How To Profit From Foreign Investment In Real Estate
Though investors don’t always capitalize on it, history has a way of repeating itself. In fact, when I saw this last trend, I had to dust off my DVD copy of Back to the Future just to reminisce.
If you’ve been around long enough, you no doubt remember the prevailing fear that Japan was going to own the United States through its massive buying of real estate in the 1980s.
#-ad_banner-#Back then, strong economic growth in Japan drove a buying spree for U.S. commercial property and businesses. A weakening dollar after the historic 1985 Plaza Accord made dollar-denominated assets cheaper and foreign investors jumped in to take advantage of the opportunity.
Nearly 30 years later and we seem to be right back to where we started. It looks like stronger U.S. economic growth and a surging dollar is driving foreign investment this time but the ultimate effect is still the same; real estate prices in the United States are heading higher. Take a lesson from history and position your portfolio to take advantage of a foreign buying spree in real estate.
The Greenback Makes A Comeback
While the greenback has pared its recent gains over the last couple weeks, the dollar index is still up more than 8% from the year’s low in May. The break from its long-term trend to weakness has made returns on U.S. investments more profitable for foreigners and it looks like dollar strength could continue.
The U.S. economy, projected to grow by 3% next year, is set to outpace other developed economies like Japan (0.6%) and the euro area (1.5%). Whether an increase in domestic interest rates come sooner or later, the Federal Reserve is set to start normalizing rates next year. Combine this with America’s still developing energy boom and you get a stronger dollar for some time to come.
Not only is dollar strength boosting foreign investors’ returns, but economic growth is contributing to the rebound in real estate prices. Sales of commercial properties jumped 33% by volume in the first quarter of the year and pricing gains were reported across all property types. Prices for some property types have even rebounded past previous peaks in primary markets like San Francisco and New York.
Foreign investments in U.S. real estate hit a record in 2013 with the Chinese alone buying $14 billion in property, double their 2012 purchases. Jones Lang LaSalle, a real estate investment firm, forecasts total foreign property investments to top $50 billion this year, nearly 30% higher than the $38.7 billion in 2013.
Asian buying of $522 million in U.S. multifamily property in the first eight months of 2014 is already nearing the amount spent in 2013 and will set a record for the full year. Purchases by Asian investors increased by 8% over the same period last year, with the top two markets — San Francisco and Los Angeles — accounting for 55% of total buying since January 2013.
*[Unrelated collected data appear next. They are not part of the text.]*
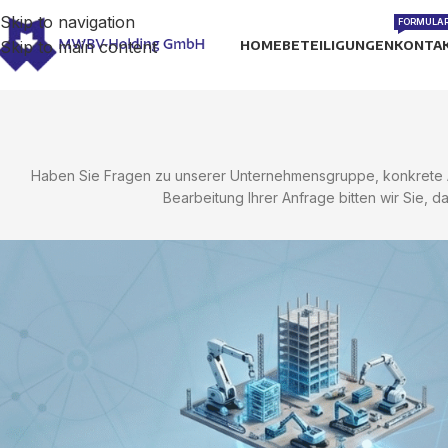
Skip to navigation
FORMULA
Skip to main content
HOME
BETEILIGUNGEN
KONTA
Haben Sie Fragen zu unserer Unternehmensgruppe, konkrete An
Bearbeitung Ihrer Anfrage bitten wir Sie, d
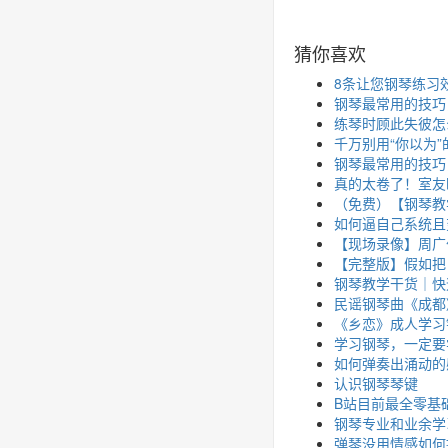
猜你喜欢
8条让您钢琴练习
钢琴最常用的技巧
练琴时顾此失彼怎
千万别用“你以为
钢琴最常用的技巧
真的太卷了！室友
（免费）【钢琴教
如何逼自己系统且
【现场录像】周广
【完整版】假如把
钢琴教学干货｜快
民谣钢琴曲《成都
《乡恋》成人学习
学习钢琴，一定要
如何弹奏出涌动的
认识钢琴琴键
B站目前最全零基
钢琴专业和业余学
弹琴没用情感如何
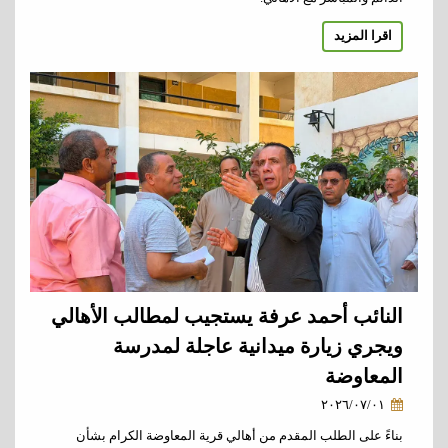
اقرا المزيد
النائب أحمد عرفة يستجيب لمطالب الأهالي
ويجري زيارة ميدانية عاجلة لمدرسة
المعاوضة
٢٠٢٦/٠٧/٠١
بناءً على الطلب المقدم من أهالي قرية المعاوضة الكرام بشأن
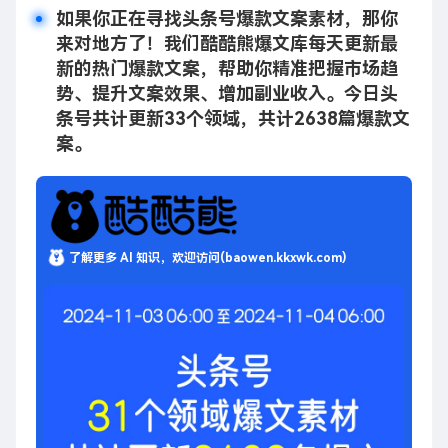
如果你正在寻找头条号爆款文案素材，那你
来对地方了！我们酷酷熊爆文库每天更新最
新的热门爆款文案，帮助你精准把握市场趋
势、提升文案效果、增加副业收入。今日头
条号共计更新33个领域，共计2638篇爆款文
案。
了解更多 AI 知识，欢迎访问(baowen.kkxwk.com)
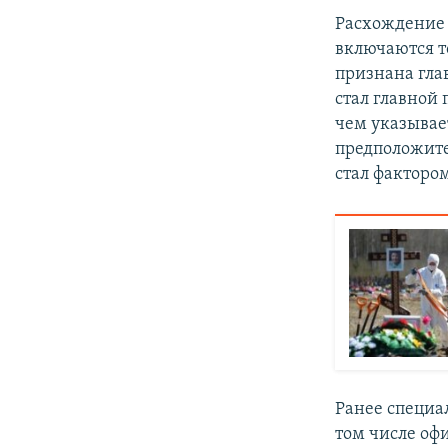
Расхождение 
включаются т
признана гла
стал главной 
чем указывае
предположите
стал факторо
Ранее специа
том числе оф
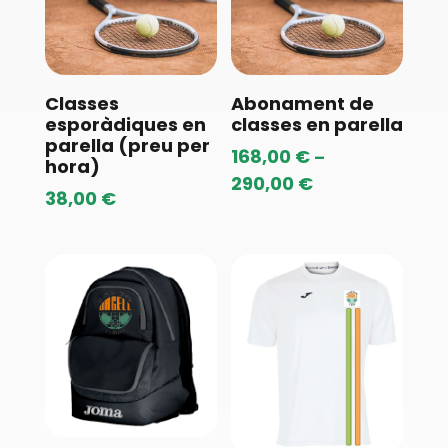
Classes
Abonament de
esporàdiques en
classes en parella
parella (preu per
168,00
€
–
hora)
290,00
€
Price
38,00
€
range:
168,00 €
through
290,00 €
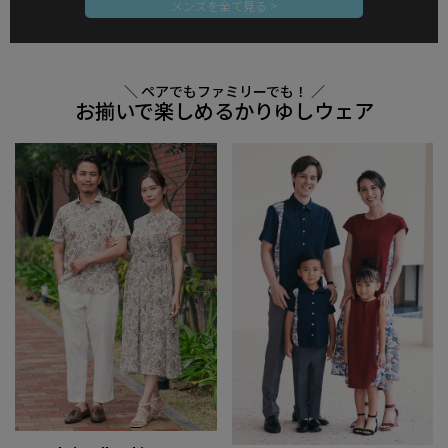
メンズを全て見る >
＼ ペアでもファミリーでも！ ／
お揃いで楽しめるかりゆしウェア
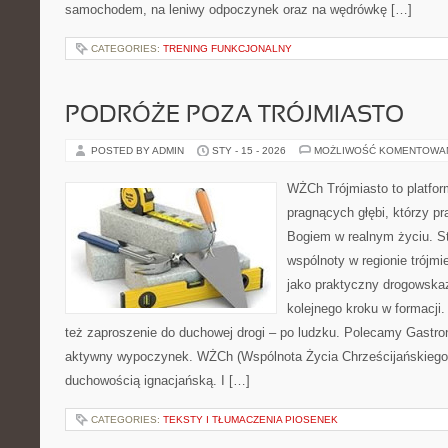
samochodem, na leniwy odpoczynek oraz na wędrówkę […]
CATEGORIES:
TRENING FUNKCJONALNY
PODRÓŻE POZA TRÓJMIASTO
POSTED BY ADMIN
STY - 15 - 2026
MOŻLIWOŚĆ KOMENTOWA
WŻCh Trójmiasto to platfor
pragnących głębi, którzy pr
Bogiem w realnym życiu. St
wspólnoty w regionie trójm
jako praktyczny drogowska
kolejnego kroku w formacji. 
też zaproszenie do duchowej drogi – po ludzku. Polecamy Gastr
aktywny wypoczynek. WŻCh (Wspólnota Życia Chrześcijańskiego)
duchowością ignacjańską. I […]
CATEGORIES:
TEKSTY I TŁUMACZENIA PIOSENEK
Taking Advantage Of West Coast Growth and Demand
On the strengthening trend to foreign purchases of U.S. commercial property, one REIT stands out as particularly attractive. Essex Property Trust (NYSE: ESS) completed its $16.2 billion merger with BRE Properties in April to expand its portfolio across 233 multi-family properties. The company likely has an advantage on strong Asian buying with its portfolio of West Coast apartment properties, most of which are in strong markets in California.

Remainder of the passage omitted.